Leitsatz (amtlich)
1. Zwischen mehreren auf gleicher Stufe stehenden Sicherungsgebern besteht eine Ausgleichsverpflichtung nach den Regeln über die Gesamtschuld.
2. Die Ausgleichsverpflichtung berechnet sich nach dem Verhältnis der Haftungshöchstbeträge, wie sie in den jeweiligen Sicherungsvereinbarungen mit dem Kreditgeber übernommen werden.
Normenkette
BGB § 426 Abs. 1
Verfahrensgang
LG Darmstadt (Urteil vom 27.07.2004; Aktenzeichen 17 O 304/03) |
Tenor
Die Berufung der Beklagten gegen das Urteil der 17. Zivilkammer des LG Darmstadt vom 27.7.2004 wird mit der Maßgabe zurückgewiesen, dass der Beklagte die Klägerin nur zu einem Anteil von 21 % freizustellen hat.
Der Beklagte hat die Kosten des Rechtsstreits zu 75 %, die Klägerin hat sie zu 25 % zu tragen.

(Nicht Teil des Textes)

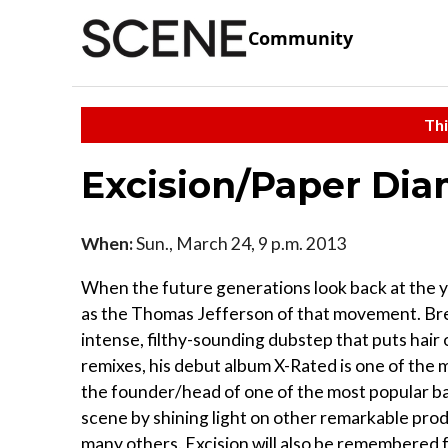
Community
Thi
Excision/Paper Di
When:
Sun., March 24, 9 p.m. 2013
When the future generations look back at the y
as the Thomas Jefferson of that movement. Break
intense, filthy-sounding dubstep that puts hair
remixes, his debut album X-Rated is one of the
the founder/head of one of the most popular ba
scene by shining light on other remarkable prod
many others. Excision will also be remembered f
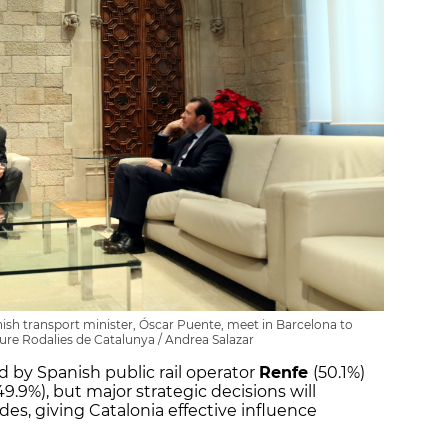
anish transport minister, Óscar Puente, meet in Barcelona to
ture Rodalies de Catalunya / Andrea Salazar
 by Spanish public rail operator
Renfe
(50.1%)
49.9%), but major strategic decisions will
es, giving Catalonia effective influence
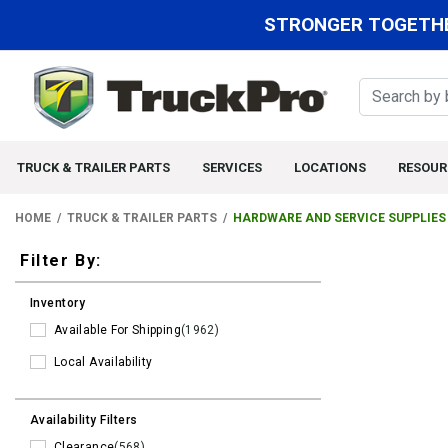
STRONGER TOGETHE
TRUCK & TRAILER PARTS
SERVICES
LOCATIONS
RESOUR
HOME
TRUCK & TRAILER PARTS
HARDWARE AND SERVICE SUPPLIES
Filters
Filter By:
Inventory
Available For Shipping
(1962)
Local Availability
Availability Filters
Clearance
(568)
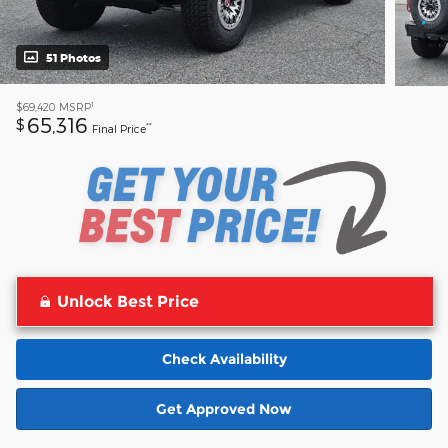
51 Photos
1
$69,420
MSRP
65,316
$
**
Final Price
Unlock Best Price
Check Availability
Get Approved Now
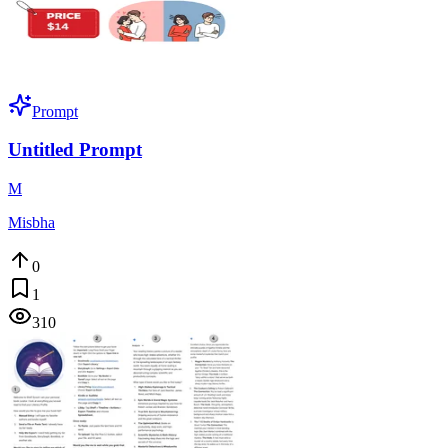
Prompt
Untitled Prompt
M
Misbha
0
1
310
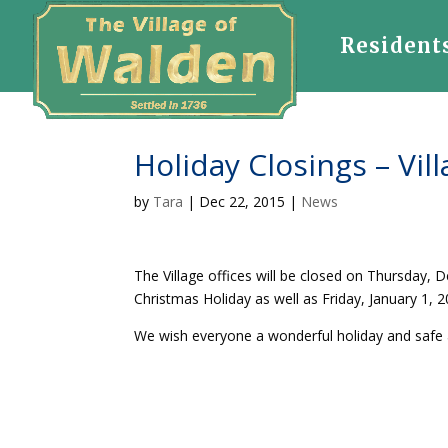
Resident
Holiday Closings – Vill
by
Tara
|
Dec 22, 2015
|
News
The Village offices will be closed on Thursday,
Christmas Holiday as well as Friday, January 1,
We wish everyone a wonderful holiday and safe 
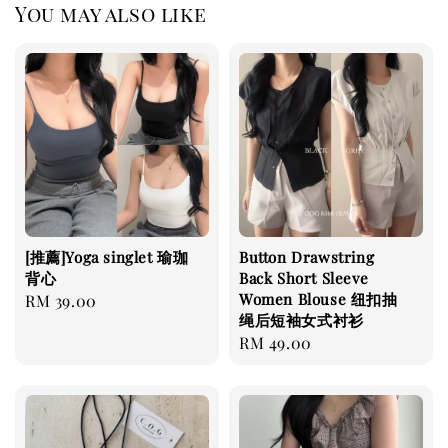
You may also like
[推薦]Yoga singlet 瑜珈
Button Drawstring
背心
Back Short Sleeve
Women Blouse 纽扣抽
Regular
RM 39.00
绳后短袖女式衬衫
price
Regular
RM 49.00
price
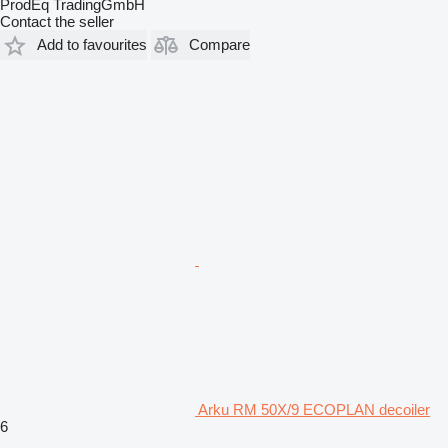
ProdEq TradingGmbH
Contact the seller
Add to favourites
Compare
Arku RM 50X/9 ECOPLAN decoiler
6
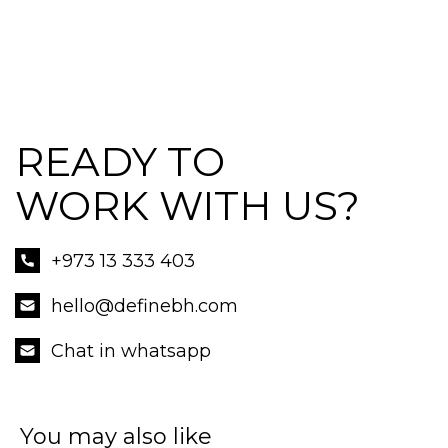
READY TO
WORK WITH US?
+973 13 333 403
hello@definebh.com
Chat in whatsapp
You may also like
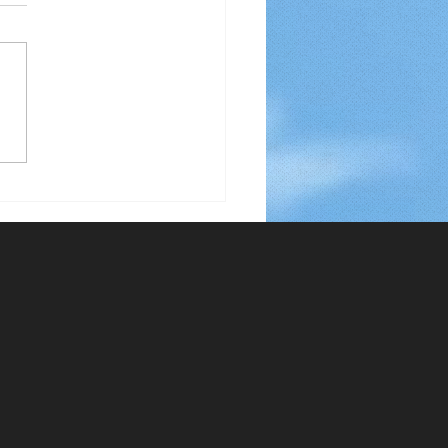
 Using Only 5% of Your
 To Stop Smoking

Das Urteil ist vorläufig vollstreckbar.
Der Beklagte kann die Vollstreckung abwenden durch Sicherheitsleistung i.H.v. 110 % des aufgrund des Urteils vollstreckbaren Betrages, wenn nicht die Klägerin vor der Vollstreckung Sicherheit in Höhe des zu vollstreckenden Betrages leistet.
Gründe
1. Die X Bank AG hatte dem Ehemann der Klägerin mehrere Kredite gewährt. Zur Sicherung der Ansprüche der Bank gegen den Kreditnehmer bestellte die Klägerin im Juli 1996 eine Grundschuld zur Höhe von 500.000 DM nebst Zinsen. Im Mai 1998 übernahm der Beklagte zur Sicherung derselben Darlehensrückzahlungsansprüche eine selbstschuldnerische Bürgschaft.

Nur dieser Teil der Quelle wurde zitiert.